Niepoort amplía sus proyectos fuera de Portugal con un vino elaborado en Amandi

17 sep 2010 . Actualizado a las 03:55 h.

La bodega Niepoort, propiedad de una familia de origen holandés vinculada desde hace tres siglos al vino de Oporto, ha elegido Ribeira Sacra para uno de sus proyectos internacionales. A través de un acuerdo con Adega Guímaro, que le ha cedido un viñedo situado en la zona de Amandi, se dispone a sacar al mercado las primeras 1.100 botellas de un tinto con crianza en barrica. Esa es la producción de los bancales de la vieja viña de Ladredo, que da nombre a la flamante marca de Dirk Niepoort, sin duda el bodeguero de moda en Portugal.

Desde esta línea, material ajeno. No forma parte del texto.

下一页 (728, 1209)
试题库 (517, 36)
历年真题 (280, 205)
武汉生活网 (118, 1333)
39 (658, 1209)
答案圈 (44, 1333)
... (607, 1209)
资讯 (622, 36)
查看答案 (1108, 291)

Niepoort es una firma famosa por sus oportos, lo que no impide que en los últimos años años haya liderado la denominada revolución de los Douro boys , bodegueros que han logrado situar también los vinos de mesa de esta región entre los mejores del mundo. «El oporto es un vino único, conocido internacionalmente, pero sus mercados están ya muy maduros, no hay mucho margen de crecimiento y hay que explorar otros caminos», explica Luis Seabra, enólogo de Niepoort, mientras supervisa el embotellado del Ladredo 2008, primera cosecha que elaboran con la contraetiqueta de Ribeira Sacra.

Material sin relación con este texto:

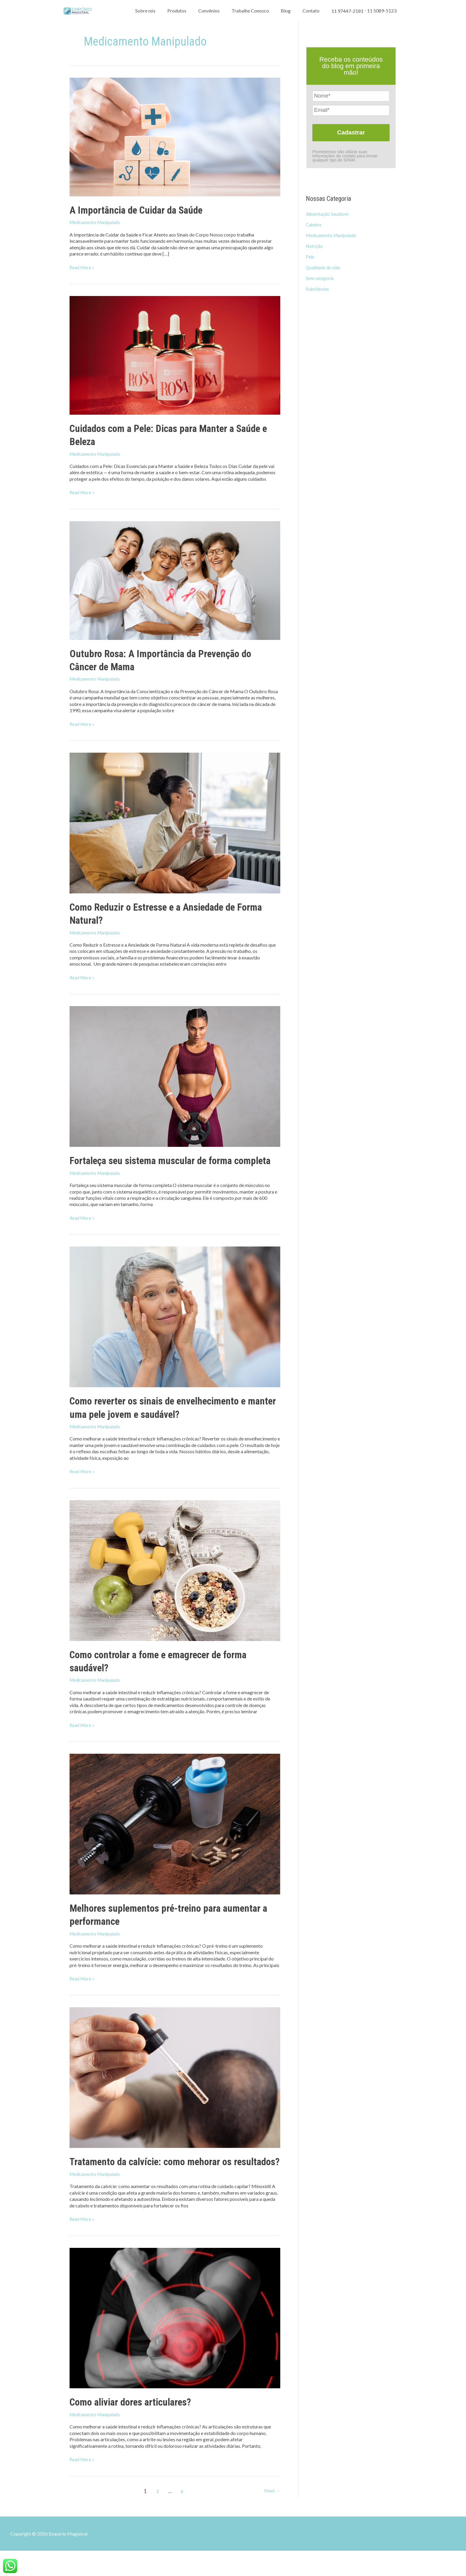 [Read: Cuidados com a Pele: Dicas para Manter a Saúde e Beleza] (175, 354)
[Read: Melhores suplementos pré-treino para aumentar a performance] (175, 1836)
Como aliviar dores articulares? (136, 2427)
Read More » (83, 267)
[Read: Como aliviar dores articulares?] (175, 2342)
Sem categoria (320, 278)
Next (271, 2516)
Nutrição (315, 246)
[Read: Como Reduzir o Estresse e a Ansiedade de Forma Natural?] (175, 822)
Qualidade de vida (324, 267)
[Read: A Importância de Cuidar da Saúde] (175, 136)
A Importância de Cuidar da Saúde (142, 210)
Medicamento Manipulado (97, 222)
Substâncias (318, 289)
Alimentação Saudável (328, 214)
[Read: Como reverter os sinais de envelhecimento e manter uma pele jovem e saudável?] (175, 1329)
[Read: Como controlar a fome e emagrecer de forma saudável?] (175, 1582)
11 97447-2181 (347, 42)
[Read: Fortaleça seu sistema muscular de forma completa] (175, 1075)
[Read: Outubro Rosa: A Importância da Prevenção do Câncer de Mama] (175, 579)
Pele (310, 256)
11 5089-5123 (381, 42)
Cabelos (314, 224)
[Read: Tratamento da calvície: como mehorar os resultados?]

El impactante paisaje de los bancales del Sil, similar al del Douro pero libre aún de reconversiones para el uso de maquinaria, animó a la bodega a incluir un vino de Ribeira Sacra entre los proyectos que desarrolla fuera de Portugal. «Habíamos oído hablar de la Ribeira Sacra y nos decidimos a visitarla. Dirk y yo íbamos en coche, con la música muy alta, y al salir de una curva nos sorprendió la imagen de los viñedos del Sil. Estuvimos un buen rato en silencio mirando aquello y decidimos que merecía la pena hacer un vino allí», rememora el enólogo.

Vino fortificado

El catálogo de marcas de Niepoort se amplió en los últimos años con un vino fortificado (misma técnica del oporto) que elabora en Sudáfrica y un tinto de la variedad blaufränkish para el que ha recurrido a viñedos localizados en Austria, entre otras experiencias que son el resultado de los viajes, la culminación de muchas pruebas y el gusto personal del bodeguero. En Ribeira Sacra, el acuerdo con Guímaro llegó de la mano de Raúl Pérez, que elabora en esta bodega El Pecado, tinto gallego de culto gracias a las altas puntuaciones de Robert Parker.

«Pedro Rodríguez [bodeguero de Guímaro] nos ayuda mucho. Nos enseñó todos sus viñedos y elegimos el de Ladredo, que por suelo y altitud era el ideal para hacer vinos con frescura, con acidez, para disfrutar en la mesa y no para catar, que es lo que nosotros buscamos», dice Seabra.

La experiencia de Niepoort en la Ribeira Sacra nace con vocación de continuidad. De hecho, la cosecha del 2009 se está afinando entre las barricas de Adega Guímaro. «El mercado internacional está cansado de vinos muy potentes, lo que va a vender es el estilo de Ribeira Sacra. Fuera de España cada vez se habla más de ella y tendrá mucho futuro si sus bodegas trabajan bien y se saben promocionar», apunta el enólogo.